John Breton strinse le labbra con ostinazione. — C’è qualcosa di tremendamente sbagliato nel tuo ragionamento, ma non è su questo che voglio soffermarmi ora. Ti ho chiesto cosa accadrà. Hai una pistola in tasca?
— No di certo — si affrettò a rispondere Jack. — Non mi è mai passata per la testa l’idea di spararti, John. Sarebbe come sparare a me stesso. — Tacque, ascoltando i rumori che Kate faceva, di sopra, aprendo e chiudendo cassetti. — No, qui abbiamo l’eterno triangolo, e l’unica maniera ragionevole di risolvere il problema è che la signora in causa scelga un angolo piuttosto che un altro.
— Una scelta!
— Ma non è una scelta vera, John. Nove anni ci hanno cambiato entrambi. Siamo due uomini diversi, e ognuno di noi vanta delle pretese su Kate. Ho l’intenzione di fermarmi qui un paio di settimane, finché lei non si sarà abituata all’idea, e poi…
— Sei pazzo! Non puoi importi così in casa nostra!
L’improvviso scatto d’ira di John sorprese Jack. — Perché no? A me sembra una proposta ragionevole.
— Ragionevole! Piombi qui come un fulmine a ciel sereno…
— Sono già apparso qui nella stessa maniera un’altra volta, e Kate ha avuto modo di essermene grata — lo interruppe Jack. — Forse ho ancora qualcosa da offrirle. Non mi pare che voi due andiate molto d’accordo.
— Questo è affar nostro.
— Sono d’accordo… Tuo, mio e di Kate. È affar nostro, John.
John Breton balzò in piedi, ma Kate rientrò in soggiorno prima che lui facesse in tempo a parlare. Allora le voltò la schiena, e smosse con un piede le braci. Miriadi di scintille color topazio sparirono roteando nella gola buia del camino.

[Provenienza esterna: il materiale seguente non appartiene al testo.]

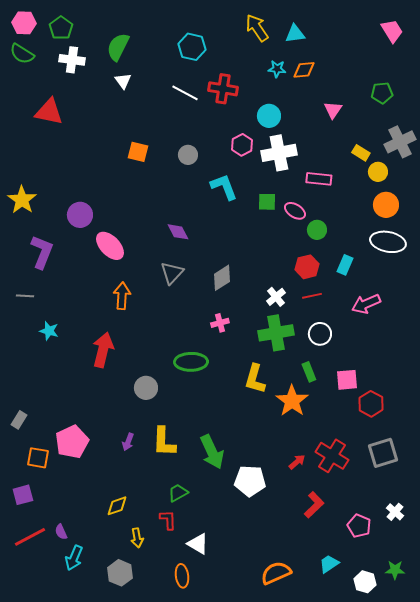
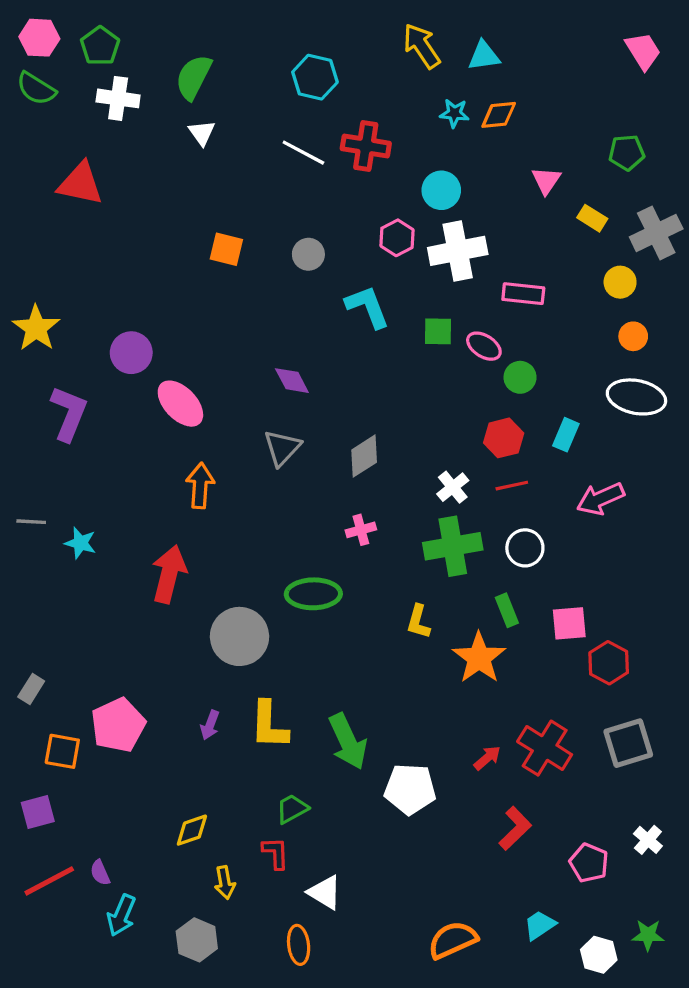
yellow rectangle: (361, 153) -> (592, 218), moved
orange circle: (386, 205) -> (633, 336), size x0.7
gray line: (25, 296) -> (31, 522), moved
yellow L-shape: (255, 379) -> (418, 622), size x0.7
gray circle: (146, 388) -> (239, 636), size x1.5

— L’ho trovato — disse con voce atona Kate tendendo le mani su cui erano posati due fermacravatte d’oro identici. — Sono uguali, John. Li riconosco. Li ho fatti io.
— Sei contento, adesso? — chiese John con amarezza, fissando le pietre colorate del caminetto. — Il fermacravatte l’ha convinta. Chiunque, con un buon travestimento, potrebbe farsi passare per me, ma lei sa che nessuno potrebbe mai riprodurre una cosa cosi complicata come il suo stramaledetto fermacravatte!
— Non è il momento di fare i bambini — disse Kate, lanciando a John un’occhiata piena di disprezzo che andò completamente perduta perché lui non si voltò.
— Siamo tutti stanchi — disse Jack. — Io dormirei volentieri.
Kate gli si avvicinò esitando, porgendogli il fermacravatte. Le loro dita si sfiorarono un attimo, e Jack si sentì invadere dal desiderio irrefrenabile di circondare con le braccia quel corpo così dolorosamente noto. I loro sguardi s’incontrarono e restarono avvinti per un istante, formando un asse intorno a cui il resto dell’universo roteò come le nuvole in un vortice di vento. Prima che lei si voltasse, a Jack parve di aver letto nei suoi occhi la compassione e il perdono a cui aveva tanto anelato in tutti quei nove anni.
Più tardi, alla finestra della stanza degli ospiti, Jack pensava: “Una settimana. È quanto mi sono proposto di aspettare. Dopo una settimana, potrò prendere il posto di John Breton senza che nessuno, all’infuori di Kate, possa accorgersene".
Mentre stava per allontanarsi dalla finestra, il buio della notte fu solcato improvvisamente da una pioggia di frammenti luminosi di stelle cadenti.
Jack andò a letto e cercò di dormire, ma si ritrovò a guardare continuamente la finestra in attesa di un’altra pioggia di stelle, e con un senso di disagio nel cuore.
Infine si alzò, chiuse le tende, e si lasciò sprofondare nel caldo oceano nero del sonno.